Conlin is referring to the data maturity benchmark. The department calculated this benchmark against the Federal Government Data Maturity Model, a five-stage maturity model from a low to high capability rating, from one to five respectively, based on six categories: analytics capability, data culture, data management, data personnel, systems/technology and data governance.

“We benchmarked ourselves, and we had external parties benchmark us, and we uniformly came in at level one mature. the lowest possible level of maturity,” Conlin said. “And when we explored that the reason we were a level one is that there is no negative levels.”

So, the department is working to clean its data, one of its biggest challenges right now. There are pockets of excellence, but in order to truly improve department-wide, Conlin said it’s important to pick and identify a maturity model.

“If you try to perform at a level beyond where you are, you'll typically fail. And that's true of the spaces where you need to improve step by step in order to be able to perform more effectively,” he said.

Fixing the Data Problem Inside Out 

Conlin has three big documents that rule his world: the President’s Management Agenda, the National Defense Strategy and the National Defense Authorization Act.

The NDAA refers to common enterprise data.

"The defense business enterprise shall include enterprise data that may be automatically extracted from the relevant systems to facilitate Department of Defense-wide analysis and management of its business operations,” the NDAA says.

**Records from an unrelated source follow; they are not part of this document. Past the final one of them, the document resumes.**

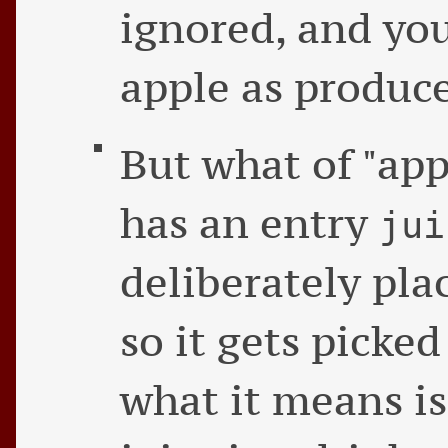
ignored, and you
apple as produce
But what of "appl
has an entry
jui
deliberately pla
so it gets picked
what it means is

It then says the Office of the Chief Management Officer is tasked with extracting that data and using it to helps decision-makers to make those decisions that enhance department-wide oversight and management.

“Part of the challenge is that we don’t have any department-wide systems,” Conlin told GovernmentCIO Media & Research. Each of the department’s services and agencies have their own systems, and it’s an "incredible sprawl of IT.”

And the task of “enhancing department-wide oversight and management” poses its own question of what Defense Department business leaders are trying to accomplish and how they define that management.

The National Defense Strategy discusses improving affordability and performance, but that also poses another question. “How do you know when you’re done?” Conlin asked. “You’re done when you achieve commercial sector levels of efficiency,” a goal outlined in the President’s Management Agenda.

So, how does the government reach a public sector-level of efficiency?

Conlin said it starts with business leaders and asking them what data they need to achieve the outcomes they are targeting. This way, Conlin is able to identify critical business questions for department business leaders.

“Once we get the critical business questions . . . we get the experts to make sure we can standardize our data in a way that is accurate and meaningful," Conlin said. "Then we generate the answers to those questions, and we generate the comparison against the commercial sector-levels of efficiency."

This way, the department can stay on track with where it has reached commercial sector-level of performance and where it still needs improvement.